(Beginning of INFORMATION SHOWN)

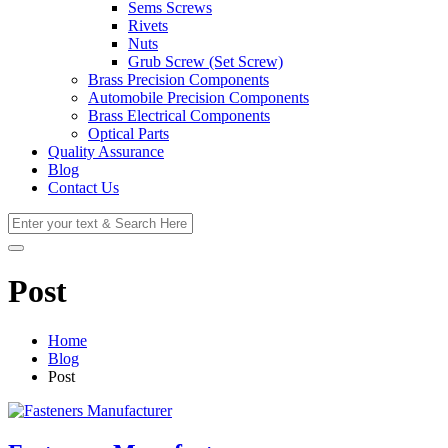
Sems Screws
Rivets
Nuts
Grub Screw (Set Screw)
Brass Precision Components
Automobile Precision Components
Brass Electrical Components
Optical Parts
Quality Assurance
Blog
Contact Us
Post
Home
Blog
Post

(End of INFORMATION SHOWN)

### DESCRIPTION OF THE TASK
Looking back over the records above, in how many lines does the word "Precision" occur? Give the number alone.

### SOLVED EXERCISE
2